On another subject dear to my heart, my right hon. Friend welcomed the employee share ownership measures and the reforms of the enterprise management incentive scheme and venture capital trust rules. As I recollect, those changes adopt most of the recommendations made by the Opposition in the Standing Committee that considered last year's Finance Bill. My one plea is for those provisions to be made simpler. Such schemes are for small, unquoted companies. The legislation is so complex that those businesses will say that they cannot afford the lawyers necessary to explain and implement it. They need simpler legislation that works, not something that may be a wonderful deal, but is too complicated.

I remind the hon. Member for Coventry, South (Mr. Cunningham) that the Conservatives are modestly committed to paring back the Government's £72 billion spending commitments by a mere £8 billion, not £16 billion. I am sure that he will be pleased to know that all our sampling has told us that the Labour poster about the cuts has done us, not the Government, a great deal of good.

My hon. Friend the Member for North Dorset (Mr. Walter) made a valuable contribution by pointing out in considerable detail how excessive taxation of alcohol and tobacco has led to massive smuggling, reduced tax revenues by £5 billion and corrupted large numbers of citizens. That has all happened before. Historians among us may have heard of Parson Woodforde, a country clergyman who, like every other respectable member of society, used to buy his coffee from the smuggler. Over-taxed coffee had turned everyone into a coffee smuggler. The law of diminishing returns has not only reduced Government revenues, but vastly increased smuggling, which the Government are unable to tackle. I am sure that, had he been here, the Chancellor would have enjoyed my hon. Friend's contribution.

Many of my hon. Friend's comments were echoed by the hon. Member for Barnsley, Central (Mr. Illsley), who gave a frank and decent commentary on the Budget and expressed concern that the benefits to his constituency would be damaged by the local government settlement and the lack of health funding.

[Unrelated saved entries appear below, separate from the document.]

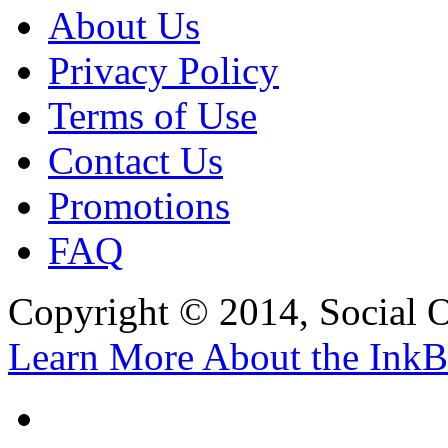
About Us
Privacy Policy
Terms of Use
Contact Us
Promotions
FAQ
Copyright © 2014, Social Oct
Learn More About the InkB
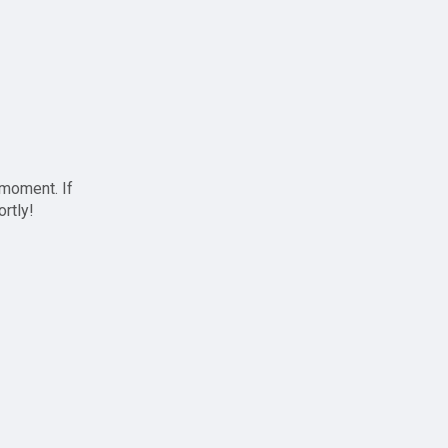
 moment. If
ortly!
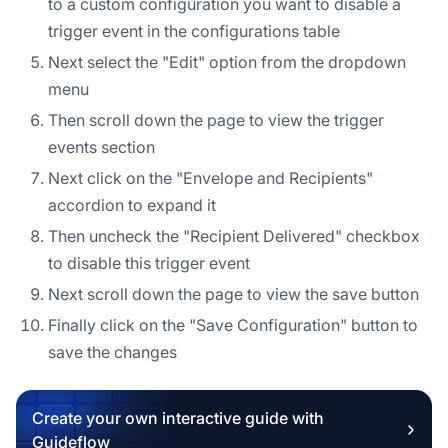
to a custom configuration you want to disable a
trigger event in the configurations table
Next select the "Edit" option from the dropdown
menu
Then scroll down the page to view the trigger
events section
Next click on the "Envelope and Recipients"
accordion to expand it
Then uncheck the "Recipient Delivered" checkbox
to disable this trigger event
Next scroll down the page to view the save button
Finally click on the "Save Configuration" button to
save the changes
Create your own interactive guide with
Guideflow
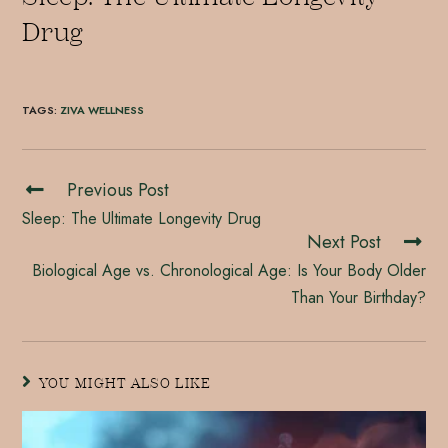
Drug
TAGS
:
ZIVA WELLNESS
Previous Post
Sleep: The Ultimate Longevity Drug
Next Post
Biological Age vs. Chronological Age: Is Your Body Older
Than Your Birthday?
YOU MIGHT ALSO LIKE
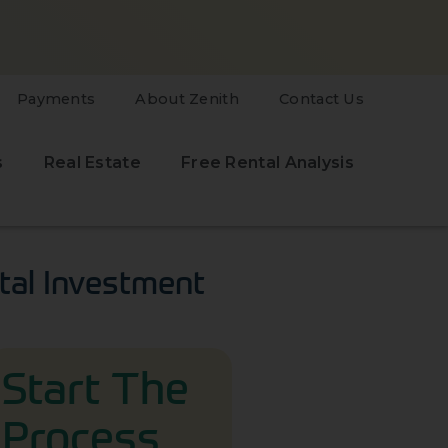
Payments
About Zenith
Contact Us
s
Real Estate
Free Rental Analysis
tal Investment
Start The
Process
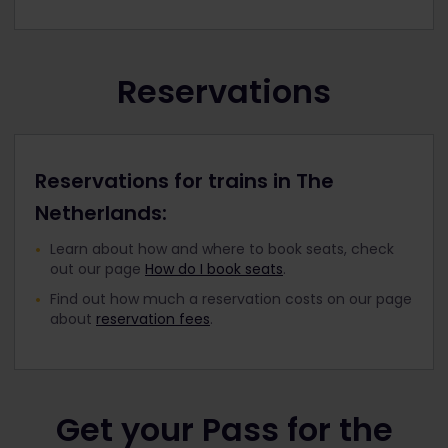
Reservations
Reservations for trains in The
Netherlands:
Learn about how and where to book seats, check
out our page
How do I book seats
.
Find out how much a reservation costs on our page
about
reservation fees
.
Get your Pass for the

Finally, the hon. Member for Selsby--[Interruption.] The hon. Member for Selby (Mr. Grogan) gave us a fascinating exposition of clause 6. Would that the Government had followed the political incorrectness of clause 6 and acknowledged the realities of the world with the climate change levy and the aggregates tax. We welcome clause 6, which brings sanity to an industry and increases revenue. If the Government applied the same logic to IR35 and everything else, the Budget would be popular.